Any good books on cache intrinsics?

I'm interested in data-oriented design and I'm devoting a lot of the time I spend on personal projects to micro-optimization.

Something I'm working on now requires reading 4 chunks of a chunked 2D grid into the cache at a time. The chunks are bigger than a single cache line, but if I can prefetch the entirety of the contents of each of the 4 chunks, I don't think I'll have any cache misses on the operations that work within elements of that subgrid.

I see some interesting intrinsics in nightly, though the documentation isn't yet entirely there for a non-expert to get started with.

What I most want to do is just provide a range of memory to fetch all at once. The memory is laid out linearly inside each chunk, but not necessarily from one chunk to the next. So I would like to provide a range for each chunk as I glide across the overall 2D grid and work on 4-chunk blocks at a time.

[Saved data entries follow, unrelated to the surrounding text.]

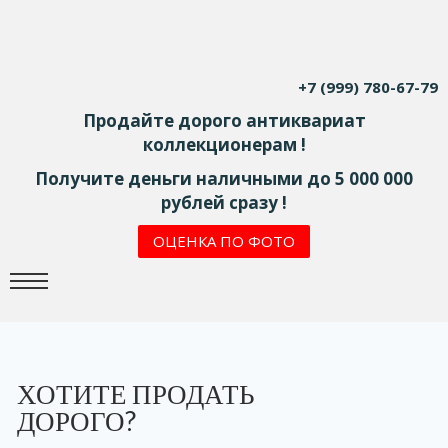
+7 (999) 780-67-79
Продайте дорого антиквариат
коллекционерам !
Получите деньги наличными до 5 000 000
рублей сразу !
ОЦЕНКА ПО ФОТО
ХОТИТЕ ПРОДАТЬ
ДОРОГО?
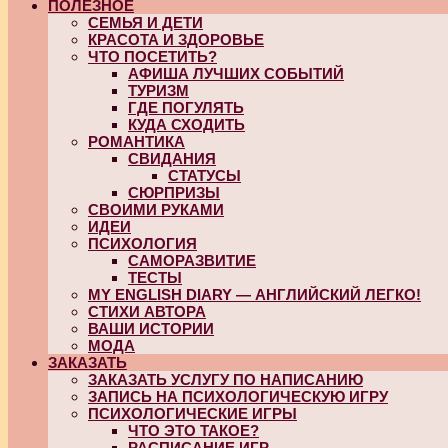
ПОЛЕЗНОЕ
СЕМЬЯ И ДЕТИ
КРАСОТА И ЗДОРОВЬЕ
ЧТО ПОСЕТИТЬ?
АФИША ЛУЧШИХ СОБЫТИЙ
ТУРИЗМ
ГДЕ ПОГУЛЯТЬ
КУДА СХОДИТЬ
РОМАНТИКА
СВИДАНИЯ
СТАТУСЫ
СЮРПРИЗЫ
СВОИМИ РУКАМИ
ИДЕИ
ПСИХОЛОГИЯ
САМОРАЗВИТИЕ
ТЕСТЫ
MY ENGLISH DIARY — АНГЛИЙСКИЙ ЛЕГКО!
СТИХИ АВТОРА
ВАШИ ИСТОРИИ
МОДА
ЗАКАЗАТЬ
ЗАКАЗАТЬ УСЛУГУ ПО НАПИСАНИЮ
ЗАПИСЬ НА ПСИХОЛОГИЧЕСКУЮ ИГРУ
ПСИХОЛОГИЧЕСКИЕ ИГРЫ
ЧТО ЭТО ТАКОЕ?
РАСПИСАНИЕ ИГР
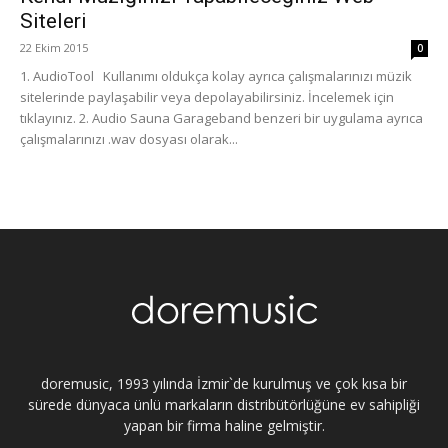
Siteleri
22 Ekim 2015
0
1. AudioTool Kullanımı oldukça kolay ayrıca çalışmalarınızı müzik
sitelerinde paylaşabilir veya depolayabilirsiniz. İncelemek için
tıklayınız. 2. Audio Sauna Garageband benzeri bir uygulama ayrıca
çalışmalarınızı .wav dosyası olarak...
doremusic, 1993 yılında İzmir`de kurulmuş ve çok kısa bir
sürede dünyaca ünlü markaların distribütörlüğüne ev sahipliği
yapan bir firma haline gelmiştir.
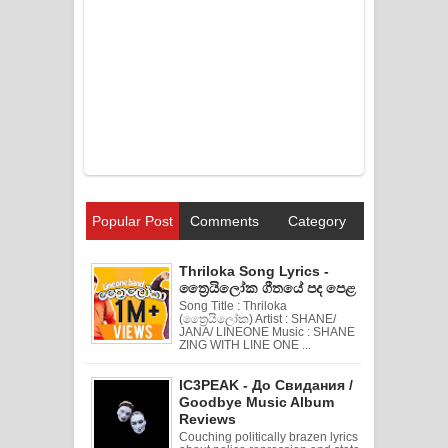
Popular Post
Comments
Category
Thriloka Song Lyrics -
ත්‍රෛයිලෝක ගීතයේ පද පෙළ
Song Title : Thriloka
(ත්‍රෛයිලෝක) Artist : SHANE/
JANA/ LINEONE Music : SHANE
ZING WITH LINE ONE ...
IC3PEAK - До Свидания /
Goodbye Music Album
Reviews
Couching politically brazen lyrics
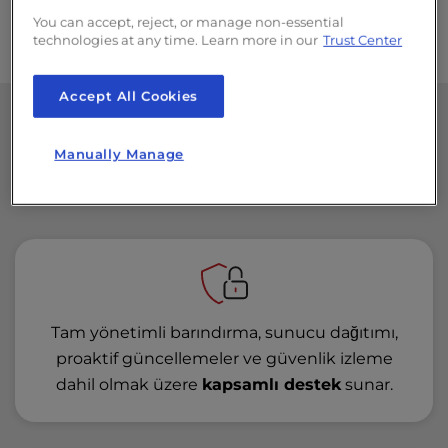
You can accept, reject, or manage non-essential
technologies at any time. Learn more in our
Trust Center
Accept All Cookies
Yönetilen Barındırmanın
Manually Manage
Faydaları
Tam yönetimli barındırma, sunucu dağıtımı,
proaktif güncellemeler ve güvenlik izleme
dahil olmak üzere
kapsamlı destek
sunar.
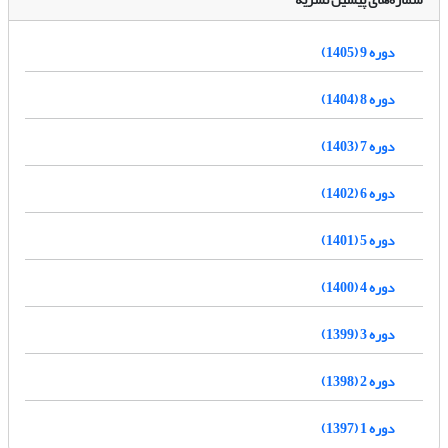
دوره 9 (1405)
دوره 8 (1404)
دوره 7 (1403)
دوره 6 (1402)
دوره 5 (1401)
دوره 4 (1400)
دوره 3 (1399)
دوره 2 (1398)
دوره 1 (1397)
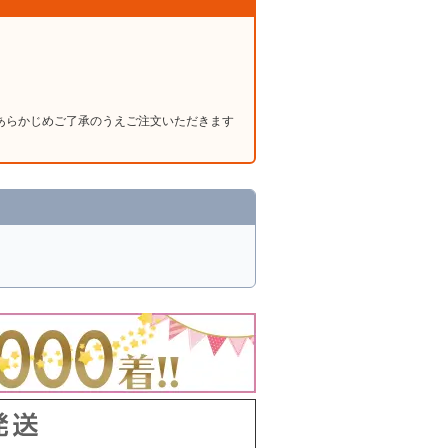
あらかじめご了承のうえご注文いただきます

I welcome answers to my particular question, suggestions that I'm going about this the wrong way entirely, or general books I should read for more background in this area.

1 Like

Chapters 3, 6.2 and 6.3 of Ulrich Drepper's What Every Programmer Should Know About Memory would make a good starting point for general background. They describe how caches work on a modernish (Core 2 Duo era) CPU, and while the details have changed since then, the broad behaviour is the same.

You generally don't want to prefetch a large block of memory at a time - the more prefetches you issue, the more likely they are to end up ignored as the cache is reused for "useful" data. Instead, you should be using a profiler to guide you, and prefetching the smallest amount of data that gets you a performance boost - e.g. start a loop by prefetching the items the next iteration will touch.

4 Likes

This topic was automatically closed 90 days after the last reply. New replies are no longer allowed.